*** RECORDS FOR THE TASK ***

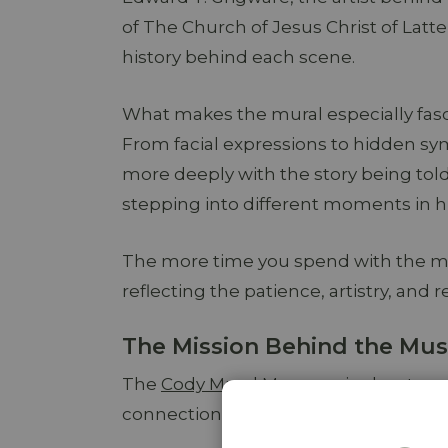
of The Church of Jesus Christ of Latt
history behind each scene.
What makes the mural especially fascin
From facial expressions to hidden sy
more deeply with the story being told
stepping into different moments in hi
The more time you spend with the mur
reflecting the patience, artistry, and r
The Mission Behind the M
The
Cody Mural Museum
is about mor
connection through storytelling, fait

***

→ **WHAT THE EXERCISE ASKS**: Extract all the data above exactly, excluding every picture.

→ **EXPECTED OUTPUT**:
of The Church of Jesus Christ of Latt
history behind each scene.
What makes the mural especially fascin
From facial expressions to hidden sy
more deeply with the story being told
stepping into different moments in hi
The more time you spend with the mur
reflecting the patience, artistry, and r
The Mission Behind the M
The
Cody Mural Museum
is about mor
connection through storytelling, fait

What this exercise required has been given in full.